La filtración hace el resto. El agua subterránea se filtra a través del gneis fracturado de la cara del acantilado y emerge como finos manantiales a lo largo de la roca. En invierno, estos se congelan capa tras capa en columnas de hielo azul y ocre, algunas de más de 50 metros de altura. Las formaciones más grandes llevan nombres usados por los escaladores durante décadas: Mammuttiputous, la caída del mamut, y Ruskea Virta, la corriente marrón, teñida por el hierro y el ácido húmico que se filtra de la turbera superior. Los escaladores de hielo de toda Europa han tratado estas paredes como un campo de entrenamiento desde la década de 1980, y las rutas están clasificadas y mapeadas. La mayoría de los visitantes en una caminata por las cascadas heladas del cañón de Korouoma solo vienen para estar debajo de ellas.
El cañón se encuentra dentro de una reserva natural protegida en Saukkovaarantie, 97815 Posio, Finlandia, administrada por Metsähallitus y documentada en luontoon.fi. La entrada cuesta 0 EUR (entrada gratuita) y los inicios de los senderos están abiertos de 00:00 a 23:59, los siete días de la semana, porque no hay ninguna puerta que cerrar. Los senderos de madera cruzan las secciones más húmedas del pantano; los senderos marcados conectan las áreas de aparcamiento con las cataratas y continúan hacia el río Koronjoki. El bosque antiguo sobrevive aquí en parches que escaparon de la tala comercial, y la reserva alberga arrendajos siberianos, pájaros carpinteros tridáctilos y, en los lugares más profundos, huellas de glotón que los biólogos de campo aún registran cada primavera.

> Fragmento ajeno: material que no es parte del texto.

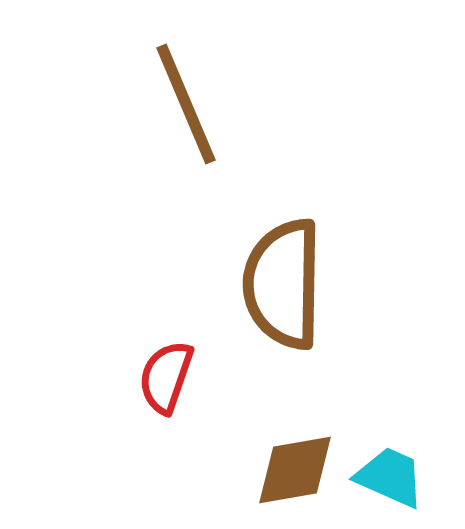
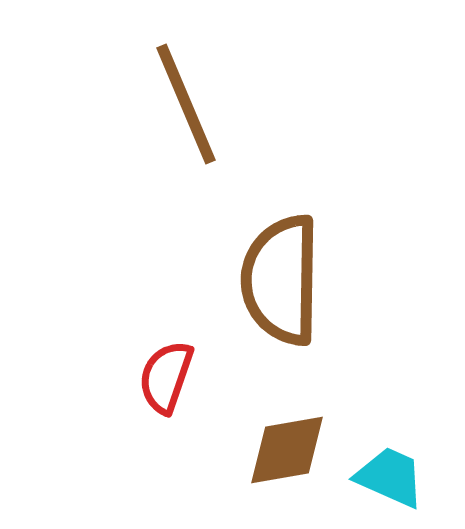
brown semicircle: moved 2 px left, 4 px up
brown diamond: moved 8 px left, 20 px up
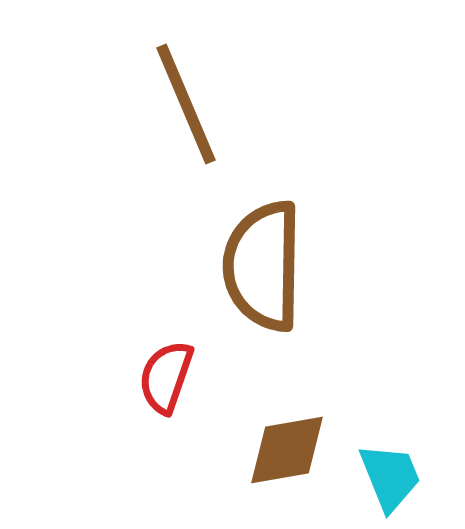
brown semicircle: moved 18 px left, 14 px up
cyan trapezoid: rotated 44 degrees clockwise
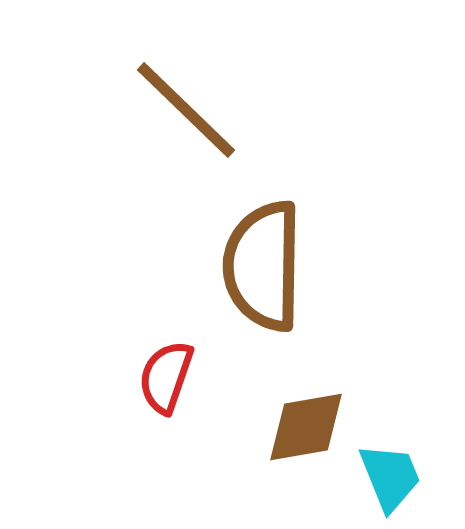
brown line: moved 6 px down; rotated 23 degrees counterclockwise
brown diamond: moved 19 px right, 23 px up
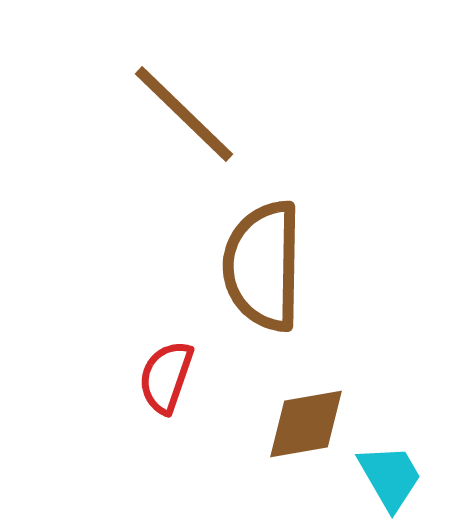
brown line: moved 2 px left, 4 px down
brown diamond: moved 3 px up
cyan trapezoid: rotated 8 degrees counterclockwise
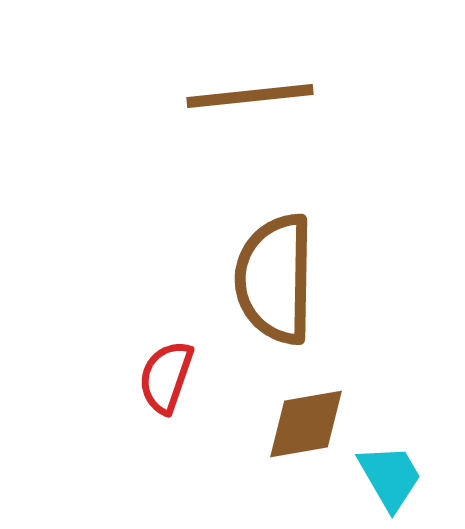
brown line: moved 66 px right, 18 px up; rotated 50 degrees counterclockwise
brown semicircle: moved 12 px right, 13 px down
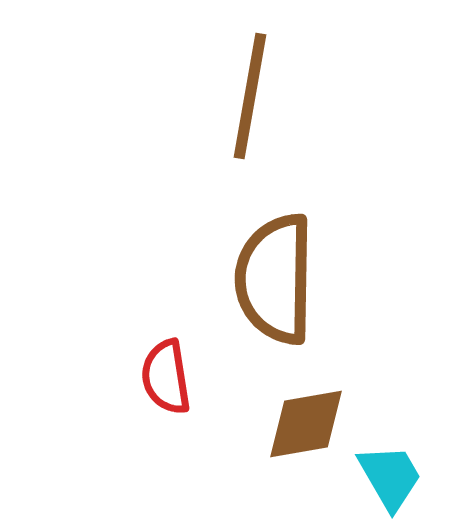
brown line: rotated 74 degrees counterclockwise
red semicircle: rotated 28 degrees counterclockwise
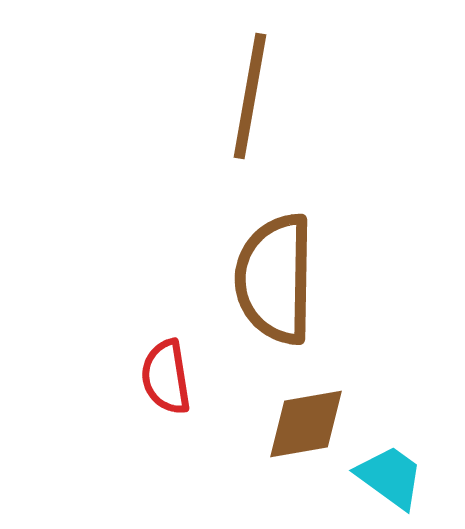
cyan trapezoid: rotated 24 degrees counterclockwise
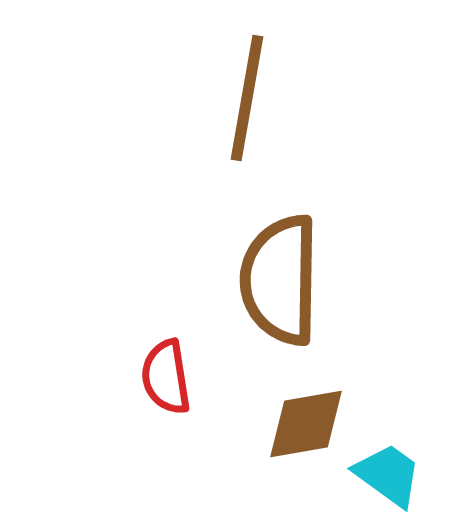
brown line: moved 3 px left, 2 px down
brown semicircle: moved 5 px right, 1 px down
cyan trapezoid: moved 2 px left, 2 px up
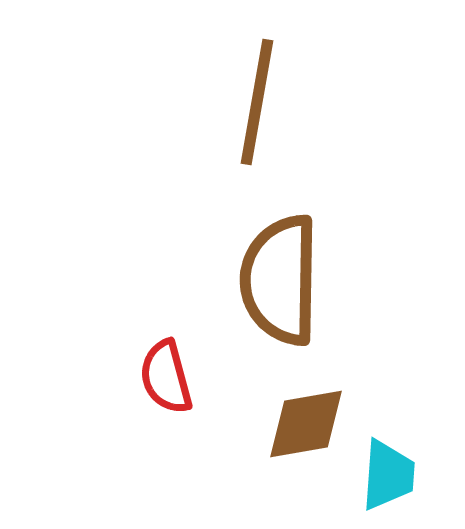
brown line: moved 10 px right, 4 px down
red semicircle: rotated 6 degrees counterclockwise
cyan trapezoid: rotated 58 degrees clockwise
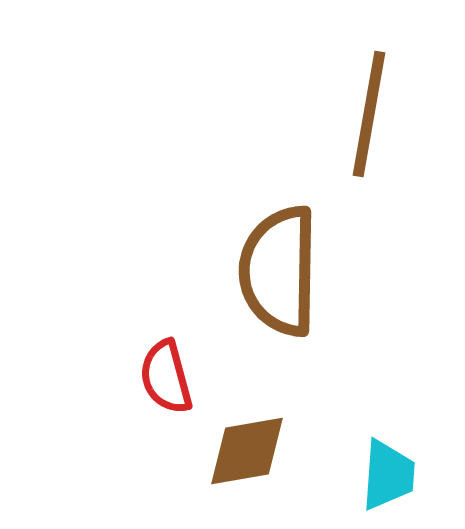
brown line: moved 112 px right, 12 px down
brown semicircle: moved 1 px left, 9 px up
brown diamond: moved 59 px left, 27 px down
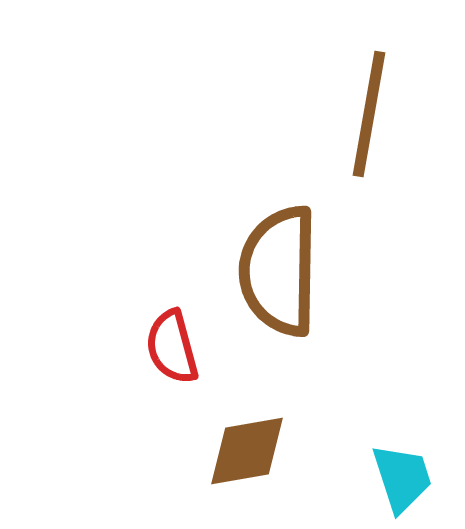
red semicircle: moved 6 px right, 30 px up
cyan trapezoid: moved 14 px right, 3 px down; rotated 22 degrees counterclockwise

Su importancia hoy es en parte geológica y en parte cultural. Korouoma se encuentra dentro de un paisaje moldeado por el transporte de troncos y el pastoreo de renos, y los antiguos canales flotantes del Korojoki permanecen visibles con el agua baja. La descripción en finés — korouoman jäätyneet vesiputoukset — aparece en todos los mapas regionales, y el lugar se ha convertido en el ancla de los itinerarios de invierno que van hacia el este desde Rovaniemi, a unos 100 kilómetros de distancia por carretera. Los operadores lo combinan con Auttiköngäs, un sitio de rápidos y cascadas en la misma ruta, y los tours de caminata por las cascadas heladas del cañón de Korouoma ahora forman una parte fija del programa de temporada fría de Laponia. El verano revela el otro cañón: agua corriente, pantanos de moras de los pantanos y caras de acantilados despojadas de hielo.
El lugar se resiste al vocabulario del espectáculo. Es un paisaje tranquilo y estructural: roca, agua, frío y la aritmética entre ellos.